Como contei em meu livro, Calma sob pressão, percebi algo errado quando fui a Nova York em 2007, como presidente do Banco Central. A motorista do carro que me apanhou no aeroporto era brasileira e contou que tinha duas hipotecas: usava o aluguel de uma casa para pagar as prestações da outra. Pensei: “Não tem como isso dar certo”. Pesquisas com os bancos confirmaram minha impressão.

Apesar de o Fed ter elevado os juros no último ano, manteve as taxas baixas durante alguns anos devido à pandemia Foto: Andrew Harnik/AP

Em 2008, os preços do mercado imobiliário estagnaram, a inadimplência cresceu e os títulos viraram pó. Alguns dos maiores bancos, como o Lehman Brothers, quebraram. O governo americano teve de injetar cerca de US$ 1 trilhão para salvar o mercado mundial.

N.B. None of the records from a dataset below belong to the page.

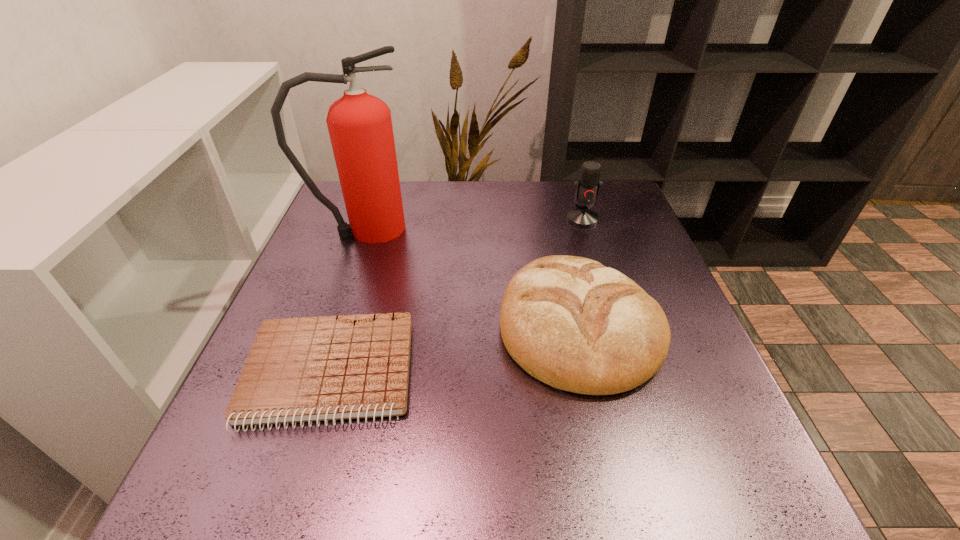 In the image, there is a desktop. Identify the location of free region at the near left corner. The width and height of the screenshot is (960, 540). pos(253,492).

In the image, there is a desktop. Identify the location of free space at the near right corner. Image resolution: width=960 pixels, height=540 pixels. (733, 481).

You are a GUI agent. You are given a task and a screenshot of the screen. Output one action in this format:
    pyautogui.click(x=<x>, y=<y>)
    Task: Click on the free space between the third shortest object and the shortest object
    The image size is (960, 540).
    Given the screenshot: What is the action you would take?
    pyautogui.click(x=456, y=296)

In order to click on free area in between the fire extinguisher and the second tallest object in this screenshot , I will do `click(473, 224)`.

Find the location of `free space between the tallest object and the bread`. free space between the tallest object and the bread is located at coordinates (472, 277).

The width and height of the screenshot is (960, 540). What are the coordinates of `blank region between the microphone and the shortest object` in the screenshot? It's located at (456, 296).

The image size is (960, 540). What are the coordinates of `free spot between the notebook and the third tallest object` in the screenshot? It's located at click(455, 349).

Where is `free space between the tallest object and the second shortest object`? The width and height of the screenshot is (960, 540). free space between the tallest object and the second shortest object is located at coordinates (472, 277).

The width and height of the screenshot is (960, 540). I want to click on vacant area that lies between the bread and the fire extinguisher, so click(x=472, y=277).

Locate which object is the second closest to the fire extinguisher. Please provide its 2D coordinates. Your answer should be formatted as a tuple, i.e. [(x, y)], where the tuple contains the x and y coordinates of a point satisfying the conditions above.

[(306, 369)] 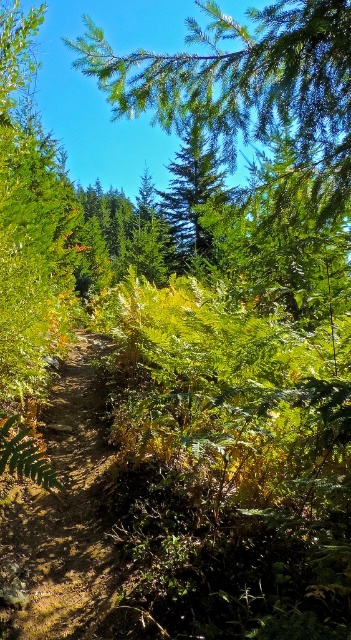 You are standing on the forest trail and want to reach a point that is exactly 10 feet away from your current position. Is the point at point (0, 518) within that distance?

The point at point (0, 518) is 12.50 feet away from the viewer, which is beyond the 10 feet distance you want to reach. So it is not within that distance. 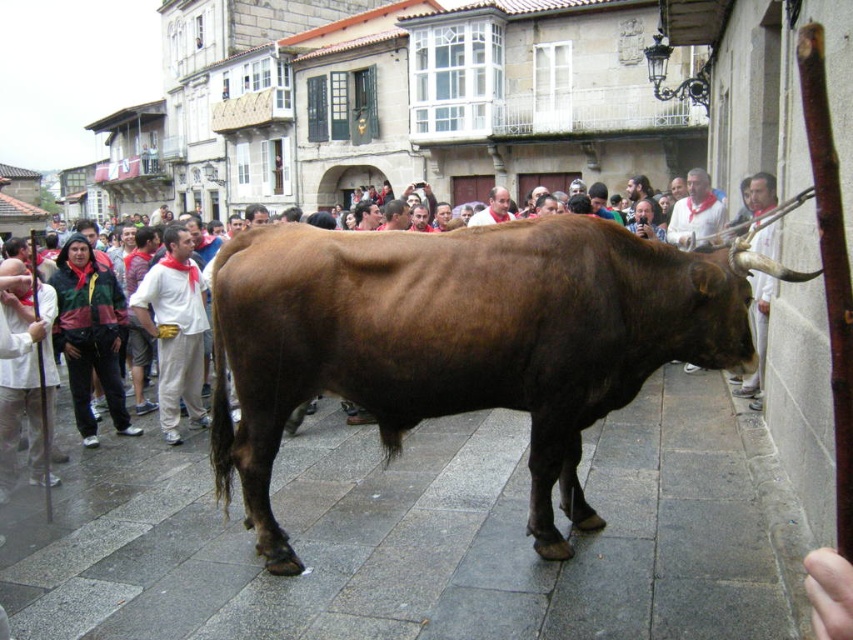 From the picture: Is gray stone pavement at center to the left of brown glossy cow at center from the viewer's perspective?

Yes, gray stone pavement at center is to the left of brown glossy cow at center.

Can you confirm if gray stone pavement at center is wider than brown glossy cow at center?

Indeed, gray stone pavement at center has a greater width compared to brown glossy cow at center.

Is point (335, 538) less distant than point (556, 452)?

No, (335, 538) is further to viewer.

Where is `gray stone pavement at center`? The height and width of the screenshot is (640, 853). gray stone pavement at center is located at coordinates (424, 536). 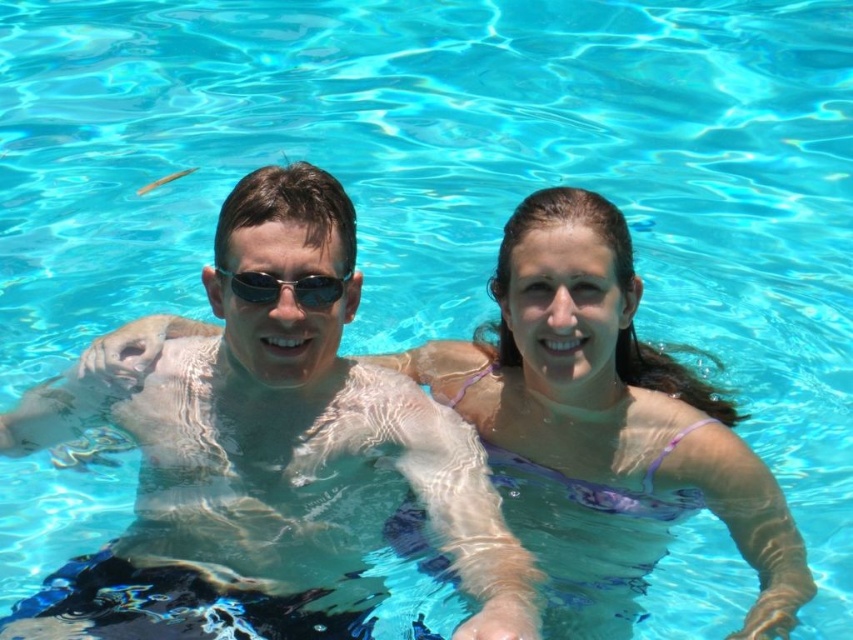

Hoje, a situação tem certa similaridade. Apesar de o Fed ter elevado os juros no último ano, manteve as taxas baixas durante alguns anos devido à pandemia, o que levou ao ressurgimento deste tipo de investimento.

O Brasil foi afetado pela crise de 2008 porque os bancos americanos fecharam os canais de crédito internacionais que representavam cerca de 30% do total. Empresas brasileiras que apostaram que o dólar não subiria sofreram prejuízos enormes e provocaram uma crise quando o dólar disparou.

O mercado brasileiro só se acalmou quando, depois de mapear o tamanho do problema com bancos centrais de outros países, avisei que o Banco Central venderia até US$ 50 bilhões no mercado de derivativos naquele dia. O Brasil saiu rapidamente da crise de 2008, mas as lições que ela deixou deveriam ser levadas em conta.